Especialistas veem com ressalvas ideia do governo de usar a reserva técnica do Alto Tietê e defendem racionamento para evitar colapso do sistema

Solo ressecado é visto na represa de Jaguary, em Bragança Paulista (Nacho Doce/Reuters/Reuters)

Solo ressecado é visto na represa de Jaguary, em Bragança Paulista (Nacho Doce/Reuters/Reuters)

Vanessa Barbosa

Vanessa Barbosa

Publicado em 24 de julho de 2014 às 09h37.

São Paulo – O Sistema Cantareira falece a olhos vistos. Seu volume de água útil acabou. Sobrou apenas o volume morto para abastecer cerca de 9 milhões de pessoas na Região Metropolitana de São Paulo. Mas a reserva técnica já dá sinais de exaustão: o nível de água marca 16,6% nesta quarta-feira (23). Para afastar preocupações, o governo anunciou um backup: pretende recorrer ao volume morto do Alto Tietê.

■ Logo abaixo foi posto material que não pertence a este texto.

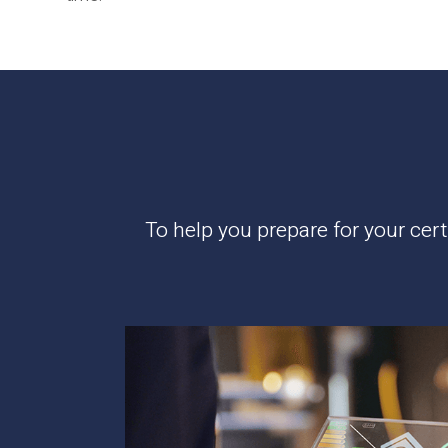
To help you prepare for your cer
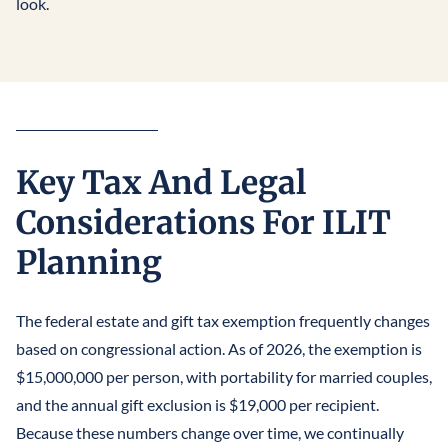
look.
Key Tax And Legal
Considerations For ILIT
Planning
The federal estate and gift tax exemption frequently changes
based on congressional action. As of 2026, the exemption is
$15,000,000 per person, with portability for married couples,
and the annual gift exclusion is $19,000 per recipient.
Because these numbers change over time, we continually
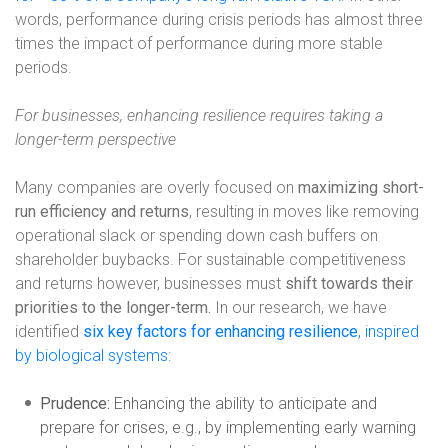
words, performance during crisis periods has almost three
times the impact of performance during more stable
periods.
For businesses, enhancing resilience requires taking a
longer-term perspective
Many companies are overly focused on
maximizing short-
run efficiency and returns
, resulting in moves like removing
operational slack or spending down cash buffers on
shareholder buybacks. For sustainable competitiveness
and returns however, businesses
must
shift towards their
priorities to the longer-term.
In our research, we have
identified
six
key factors for enhancing resilience
, inspired
by biological systems
:
Prudence:
Enhancing the ability to anticipate and
prepare for crises, e.g., by implementing early warning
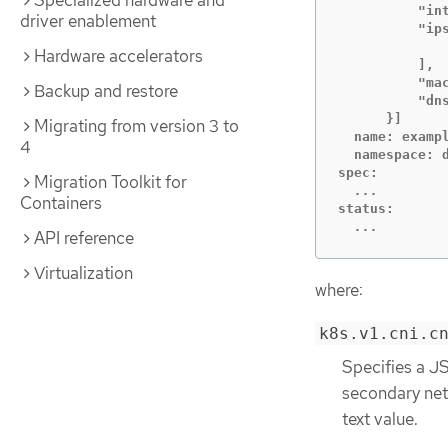
Specialized hardware and
          "int
driver enablement
          "ips
              
Hardware accelerators
          ],

          "mac
Backup and restore
          "dns
      }]

Migrating from version 3 to
  name: exampl
4
  namespace: d
Migration Toolkit for
Containers
  ...
API reference
Virtualization
where:
k8s.v1.cni.c
Specifies a JS
secondary netw
text value.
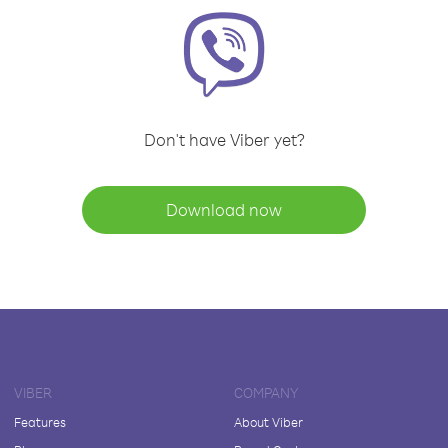
Don't have Viber yet?
Download now
VIBER
COMPANY
Features
About Viber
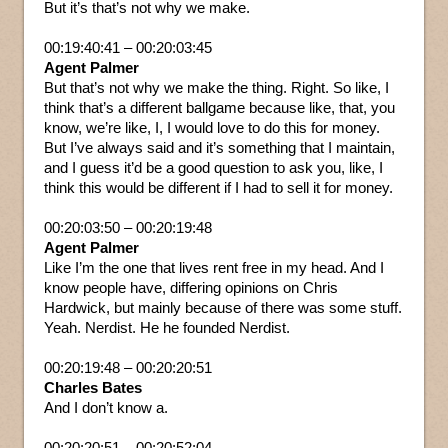
But it’s that’s not why we make.
00:19:40:41 – 00:20:03:45
Agent Palmer
But that’s not why we make the thing. Right. So like, I
think that’s a different ballgame because like, that, you
know, we’re like, I, I would love to do this for money.
But I’ve always said and it’s something that I maintain,
and I guess it’d be a good question to ask you, like, I
think this would be different if I had to sell it for money.
00:20:03:50 – 00:20:19:48
Agent Palmer
Like I’m the one that lives rent free in my head. And I
know people have, differing opinions on Chris
Hardwick, but mainly because of there was some stuff.
Yeah. Nerdist. He he founded Nerdist.
00:20:19:48 – 00:20:20:51
Charles Bates
And I don’t know a.
00:20:20:51 – 00:20:52:04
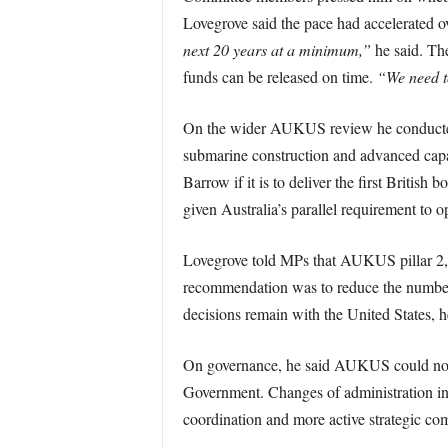
Lovegrove said the pace had accelerated ov
next 20 years at a minimum,”
he said. The
funds can be released on time.
“We need to
On the wider AUKUS review he conducted f
submarine construction and advanced capab
Barrow if it is to deliver the first British
given Australia’s parallel requirement to 
Lovegrove told MPs that AUKUS pillar 2, 
recommendation was to reduce the number o
decisions remain with the United States, 
On governance, he said AUKUS could not b
Government. Changes of administration in 
coordination and more active strategic c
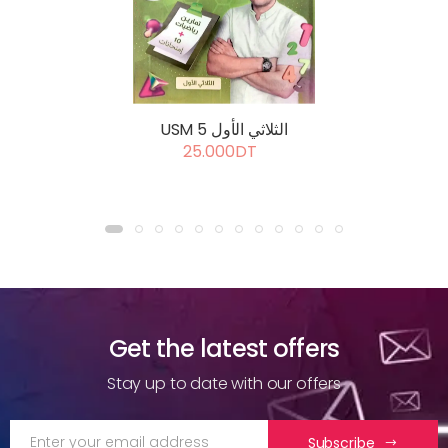
USM 5 الثلاثي الأول
25.000DT
Get the latest offers
Stay up to date with our offers
Subscribe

Especialistas ouvidos por EXAME.com veem com reserva a proposta, anunciada nesta semana, de utilizar 25 bilhões de litros da reserva técnica do sistema a partir de agosto. O motivo é simples: é insustentável ressuscitar reservas atrás de reservas e esgotar uma a uma.

Como medida emergencial para contornar a crise hídrica, o Alto Tietê já vem socorrendo os bairros da capital paulista há algumas semanas, o que tem feito seus níveis caírem em ritmo alarmante.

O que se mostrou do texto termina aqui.